I am no longer a medical student! Wait, that came out wrong. Being a medic is a lifetime commitment to being a medical student. It also has the potential to be a life sentence for an unfortunate some.
What I mean to say is this- I am no longer in medical school. That is because I finally graduated! Yes, I did. First, there was the formal school ceremony. Then came the more colourful one. It was held at the ‘grass-roots’, with friends and the extended family in attendance. There was song and dance, plenty of rice, some spare goat ribs and some gifts in form of money (which I was told is fare for the much dreaded job searching activity popularly christened as tarmacking.)
Thankfully, I haven’t needed to tarmac yet. However, the ephemeral joy of having survived five long years of medical school drudgery and triumphing in the end is fast wearing off. As the dust and confetti settle, the magnitude of new adulthood responsibilities and those of facing the world as a young doctor become real with each passing day.
On a related note, I recently stumbled upon a scene in a documentary. A wild duck, in a bid to evade predators, had perched high up an ocean facing cliff to lay her eggs. They soon hatched adding a brood of four beautiful ducklings into her new domicile. As the young ones rapidly grew, space in the lofty nest became increasingly scarce. They also got hungrier, and bringing up food from the sea became more tasking for mother duck.
She needed to come up with quick a solution to the growing problem. The ducklings were still small, weak and wingless. She intended to cajole them into plummeting, nearly forty meters down the hard face of the cliff, to a new home on the rocky beach below. The baby ducks were totally petrified of looking beyond their warm and dangerously elevated nest, yet their mother’s resolve was firm. So one cool morning, after some warm regurgitated breakfast, mother duck started moving house.
She overwhelmed their fears and stubborn resistance by gently pushing them over the nest’s embankment. One after the other they half stumbled half hurtled down, bouncing off at skull crushing speeds against the unyielding rocky cliff’s face and quacking helplessly, towards the uncertain rough landing below.
I related with the ducklings’ plight. Joining graduate medical school was, perhaps, the birth of my career as a doctor and my five years there was my period of incubation. All that came with immense growth. Graduation was just a symbolic termination of life in the nest, ushering in a new stage of life in the wild. The transition and feelings of uncertainty about the future are that treacherous free fall. Change can be head-spinning!

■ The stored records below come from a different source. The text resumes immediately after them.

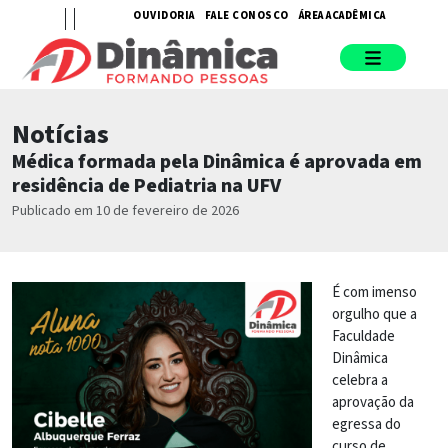
OUVIDORIA
FALE CONOSCO
ÁREA ACADÊMICA
Notícias
Médica formada pela Dinâmica é aprovada em
residência de Pediatria na UFV
Publicado em 10 de fevereiro de 2026
É com imenso
orgulho que a
Faculdade
Dinâmica
celebra a
aprovação da
egressa do
curso de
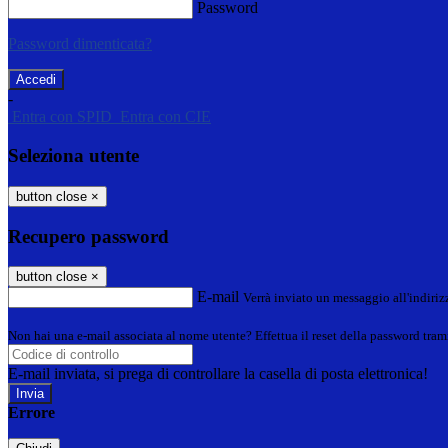
Password
Password dimenticata?
-
Entra con SPID
Entra con CIE
Seleziona utente
button close
×
Recupero password
button close
×
E-mail
Verrà inviato un messaggio all'indirizz
Non hai una e-mail associata al nome utente? Effettua il reset della password tram
E-mail inviata, si prega di controllare la casella di posta elettronica!
Errore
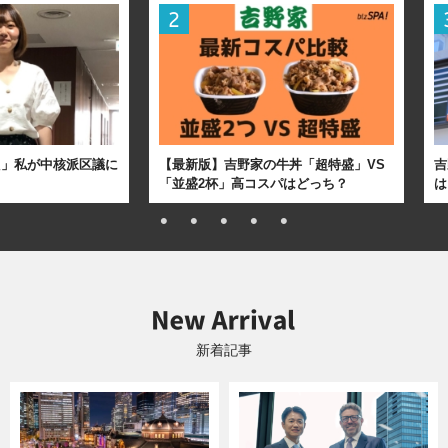
た」私が中核派区議に
【最新版】吉野家の牛丼「超特盛」VS
吉
「並盛2杯」高コスパはどっち？
は
新着記事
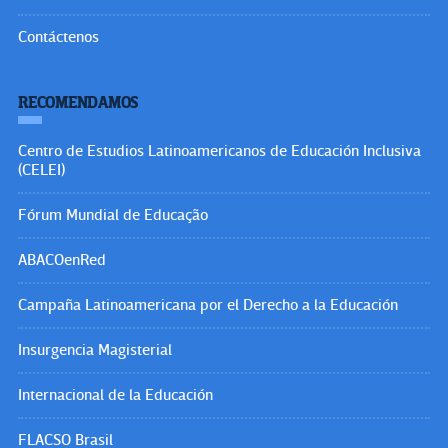
Contáctenos
RECOMENDAMOS
Centro de Estudios Latinoamericanos de Educación Inclusiva
(CELEI)
Fórum Mundial de Educação
ABACOenRed
Campaña Latinoamericana por el Derecho a la Educación
Insurgencia Magisterial
Internacional de la Educación
FLACSO Brasil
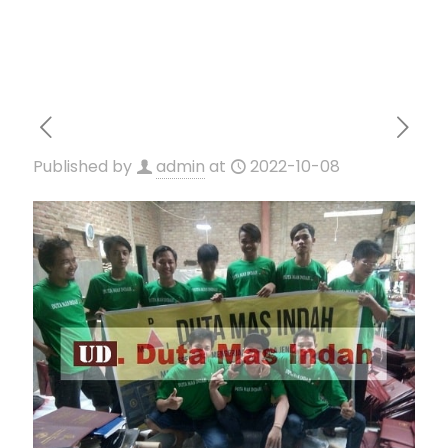
Published by
admin
at
2022-10-08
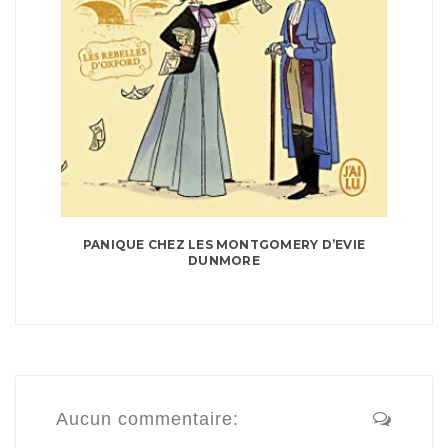
PANIQUE CHEZ LES MONTGOMERY D’EVIE
DUNMORE
Aucun commentaire:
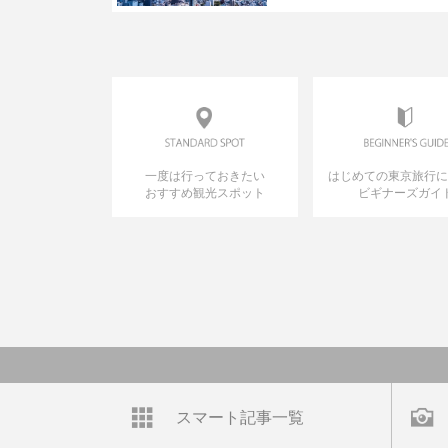
一度は行っておきたい
はじめての東京旅行
おすすめ観光スポット
ビギナーズガイ
スマート記事一覧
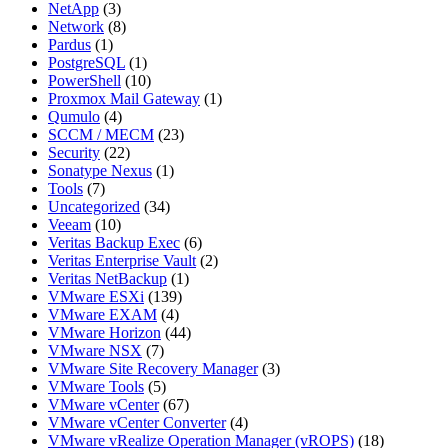
NetApp
(3)
Network
(8)
Pardus
(1)
PostgreSQL
(1)
PowerShell
(10)
Proxmox Mail Gateway
(1)
Qumulo
(4)
SCCM / MECM
(23)
Security
(22)
Sonatype Nexus
(1)
Tools
(7)
Uncategorized
(34)
Veeam
(10)
Veritas Backup Exec
(6)
Veritas Enterprise Vault
(2)
Veritas NetBackup
(1)
VMware ESXi
(139)
VMware EXAM
(4)
VMware Horizon
(44)
VMware NSX
(7)
VMware Site Recovery Manager
(3)
VMware Tools
(5)
VMware vCenter
(67)
VMware vCenter Converter
(4)
VMware vRealize Operation Manager (vROPS)
(18)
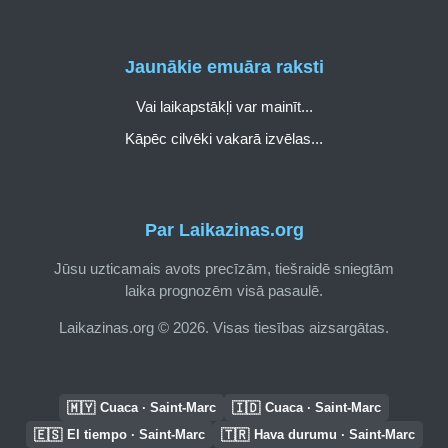
Jaunākie emuāra raksti
Vai laikapstākļi var mainīt...
Kāpēc cilvēki vakarā izvēlas...
Par Laikazinas.org
Jūsu uzticamais avots precīzām, tiešraidē sniegtām
laika prognozēm visā pasaulē.
Laikazinas.org © 2026. Visas tiesības aizsargātas.
🇲🇾
🇮🇩
Cuaca · Saint-Marc
Cuaca · Saint-Marc
🇪🇸
🇹🇷
El tiempo · Saint-Marc
Hava durumu · Saint-Marc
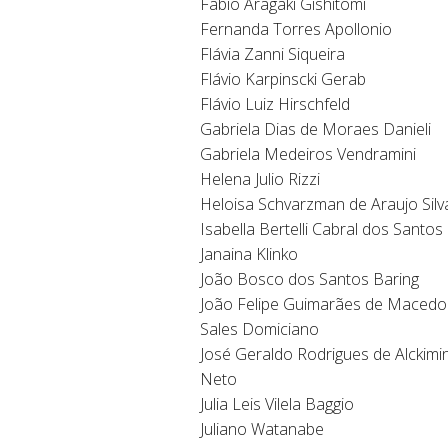
Fabio Aragaki Gishitomi
Fernanda Torres Apollonio
Flávia Zanni Siqueira
Flávio Karpinscki Gerab
Flávio Luiz Hirschfeld
Gabriela Dias de Moraes Danieli
Gabriela Medeiros Vendramini
Helena Julio Rizzi
Heloisa Schvarzman de Araujo Silv
Isabella Bertelli Cabral dos Santos
Janaina Klinko
João Bosco dos Santos Baring
João Felipe Guimarães de Macedo
Sales Domiciano
José Geraldo Rodrigues de Alckimi
Neto
Julia Leis Vilela Baggio
Juliano Watanabe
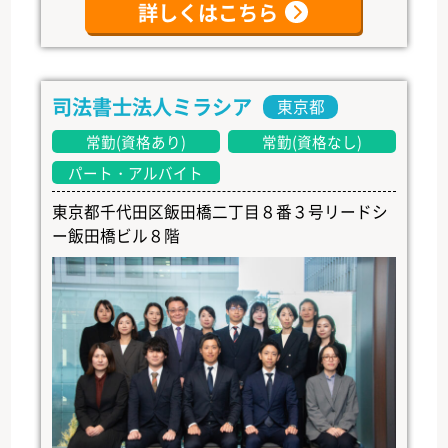
詳しくはこちら
司法書士法人ミラシア
東京都
常勤(資格あり)
常勤(資格なし)
パート・アルバイト
東京都千代田区飯田橋二丁目８番３号リードシ
ー飯田橋ビル８階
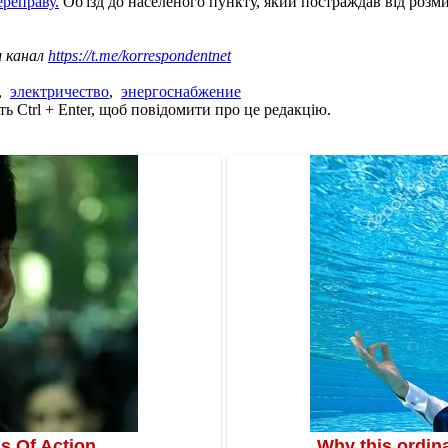
ереправу.
Об'їзд до населеного пункту, який постраждав від розмив
ш канал
https://t.me/korrespondentnet
,
электричество
,
энергоснабжение
ь Ctrl + Enter, щоб повідомити про це редакцію.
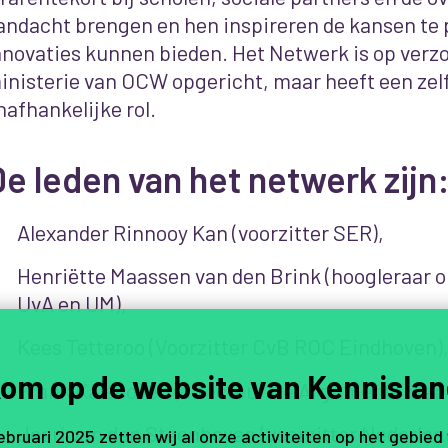
andacht brengen en hen inspireren de kansen te 
nnovaties kunnen bieden. Het Netwerk is op verz
inisterie van OCW opgericht, maar heeft een zel
nafhankelijke rol.
e leden van het netwerk zijn
Alexander Rinnooy Kan (voorzitter SER),
Henriëtte Maassen van den Brink (hoogleraar
UvA en UM),
Kees Tetteroo (Voorzitter CvB ROC Eindhoven)
om op de website van Kennislan
Frank Kalshoven (directeur De Argumentenfabr
Joeri van den Steenhoven (voorzitter Nederlan
februari 2025 zetten wij al onze activiteiten op het gebied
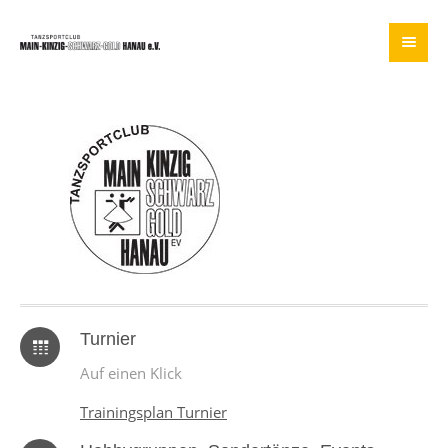
Turnier
Auf einen Klick
Trainingsplan Turnier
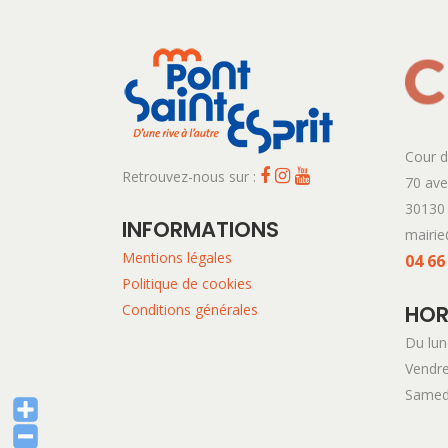
Cour d
Retrouvez-nous sur :
70 av
30130 
INFORMATIONS
mairie
Mentions légales
04 66
Politique de cookies
Conditions générales
HOR
Du lun
Vendre
Samed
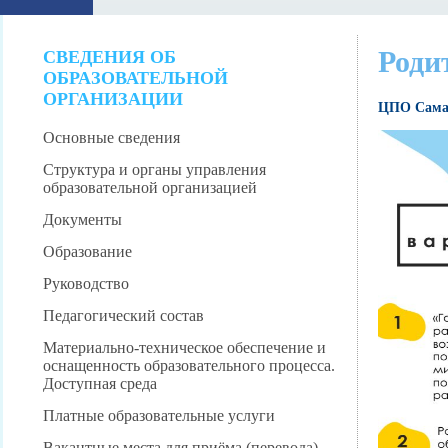
Роди
СВЕДЕНИЯ ОБ
ОБРАЗОВАТЕЛЬНОЙ
ОРГАНИЗАЦИИ
ЦПО Самар
Основные сведения
Структура и органы управления
образовательной организацией
Документы
Образование
Руководство
Педагогический состав
Материально-техническое обеспечение и
оснащенность образовательного процесса.
Доступная среда
Платные образовательные услуги
Вакантные места для приёма (перевода)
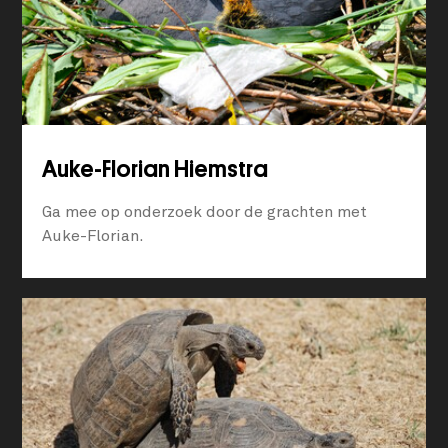
Auke-Florian Hiemstra
Ga mee op onderzoek door de grachten met
Auke-Florian.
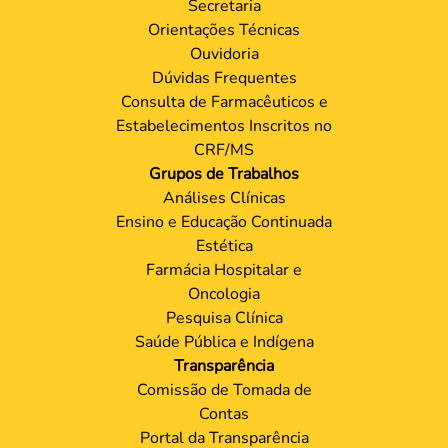
Secretaria
Orientações Técnicas
Ouvidoria
Dúvidas Frequentes
Consulta de Farmacêuticos e
Estabelecimentos Inscritos no
CRF/MS
Grupos de Trabalhos
Análises Clínicas
Ensino e Educação Continuada
Estética
Farmácia Hospitalar e
Oncologia
Pesquisa Clínica
Saúde Pública e Indígena
Transparência
Comissão de Tomada de
Contas
Portal da Transparência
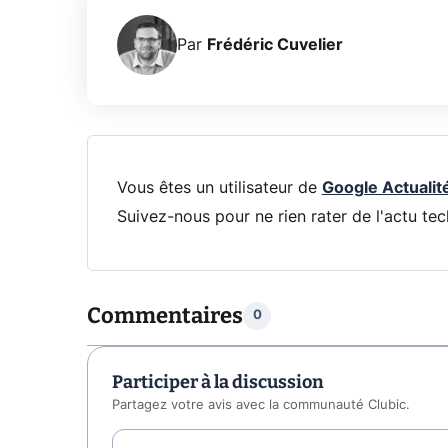
Par
Frédéric Cuvelier
Vous êtes un utilisateur de
Google Actualit
Suivez-nous pour ne rien rater de l'actu tec
Commentaires
0
Participer à la discussion
Partagez votre avis avec la communauté Clubic.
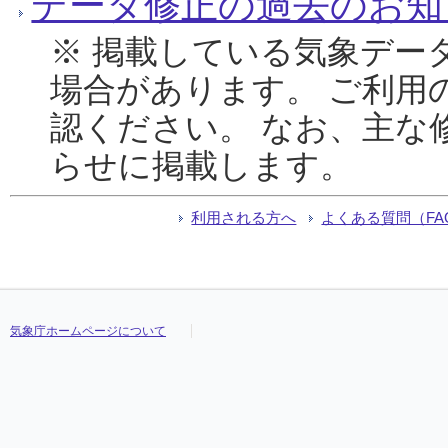
データ修正の過去のお知
※ 掲載している気象デー
場合があります。 ご利用
認ください。 なお、主な
らせに掲載します。
利用される方へ
よくある質問（FA
気象庁ホームページについて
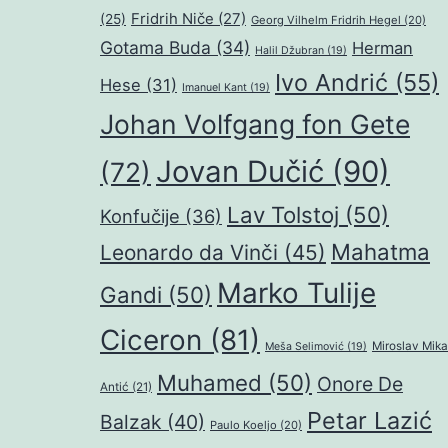
Fridrih Niče
(27)
(25)
Georg Vilhelm Fridrih Hegel
(20)
Gotama Buda
(34)
Herman
Halil Džubran
(19)
Ivo Andrić
(55)
Hese
(31)
Imanuel Kant
(19)
Johan Volfgang fon Gete
Jovan Dučić
(90)
(72)
Lav Tolstoj
(50)
Konfučije
(36)
Mahatma
Leonardo da Vinči
(45)
Marko Tulije
Gandi
(50)
Ciceron
(81)
Miroslav Mika
Meša Selimović
(19)
Muhamed
(50)
Onore De
Antić
(21)
Petar Lazić
Balzak
(40)
Paulo Koeljo
(20)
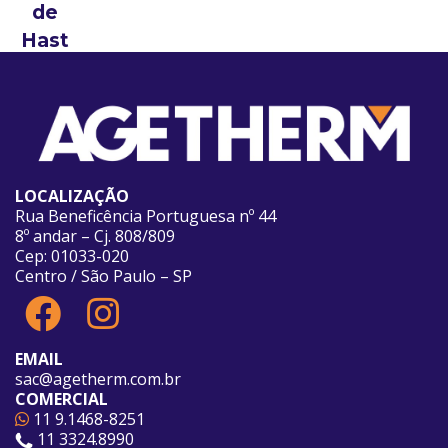
de
Hast
e
Rígid
a
Saída
Angul
LOCALIZAÇÃO
ar
Rua Beneficência Portuguesa nº 44
8º andar – Cj. 808/809
Cep: 01033-020
Centro / São Paulo – SP
EMAIL
sac@agetherm.com.br
COMERCIAL
11 9.1468-8251
11 3324.8990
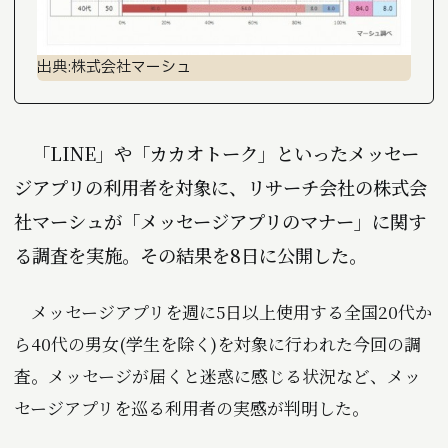
出典:株式会社マーシュ
「LINE」や「カカオトーク」といったメッセー
ジアプリの利用者を対象に、リサーチ会社の株式会
社マーシュが「メッセージアプリのマナー」に関す
る調査を実施。その結果を8日に公開した。
メッセージアプリを週に5日以上使用する全国20代か
ら40代の男女(学生を除く)を対象に行われた今回の調
査。メッセージが届くと迷惑に感じる状況など、メッ
セージアプリを巡る利用者の実感が判明した。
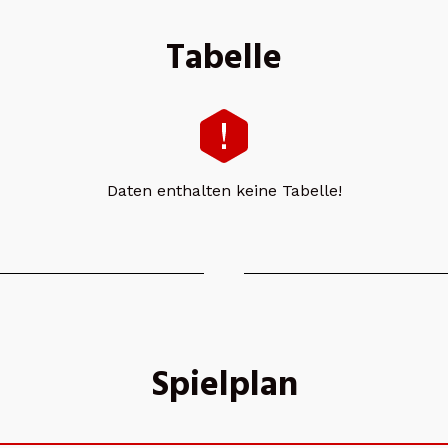
Tabelle
Daten enthalten keine Tabelle!
Spielplan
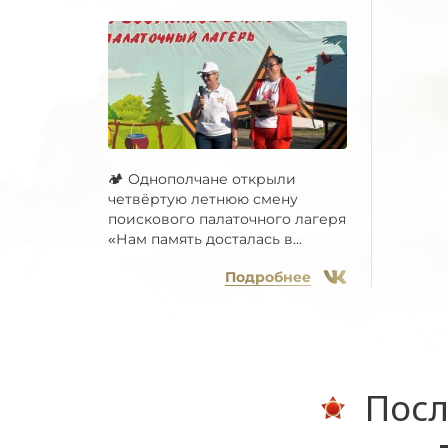
🏕 Однополчане открыли
четвёртую летнюю смену
поискового палаточного лагеря
«Нам память досталась в...
Подробнее
Посл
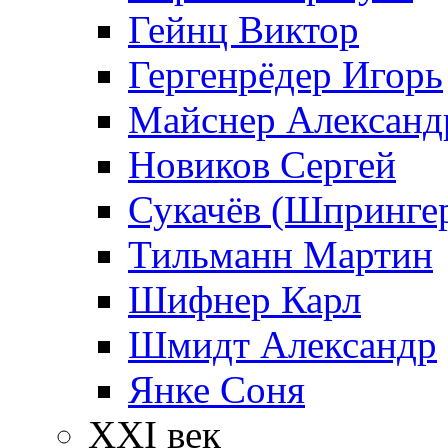
Гейнц Виктор
Гергенрёдер Игорь
Майснер Александ
Новиков Сергей
Сукачёв (Шпрингер
Тильманн Мартин
Шифнер Карл
Шмидт Александр
Янке Соня
XXI век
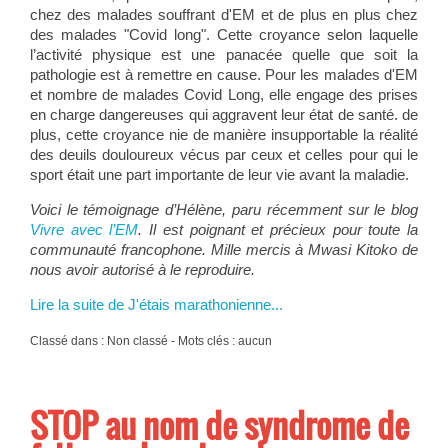
chez des malades souffrant d'EM et de plus en plus chez
des malades "Covid long". Cette croyance selon laquelle
l’activité physique est une panacée quelle que soit la
pathologie est à remettre en cause. Pour les malades d'EM
et nombre de malades Covid Long, elle engage des prises
en charge dangereuses qui aggravent leur état de santé. de
plus, cette croyance nie de manière insupportable la réalité
des deuils douloureux vécus par ceux et celles pour qui le
sport était une part importante de leur vie avant la maladie.
Voici le témoignage d’Hélène, paru récemment sur le blog
Vivre avec l’EM
. Il est poignant et précieux pour toute la
communauté francophone. Mille mercis à Mwasi Kitoko de
nous avoir autorisé à le reproduire.
Lire la suite de J'étais marathonienne...
Classé dans : Non classé - Mots clés : aucun
STOP au nom de syndrome de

Suffice to say, all the four ducklings survived the fall. They got to the beach where there was more food and space to grow. They learnt to survive in the wild and adapted. They thrived.
I suppose it is natural and okay to fear uncertainty. It is better to embrace it and work with it. Change can be challenging to process, but the associated growth is always good.
With this revelation in mind, I look forward to whatever is in store for me.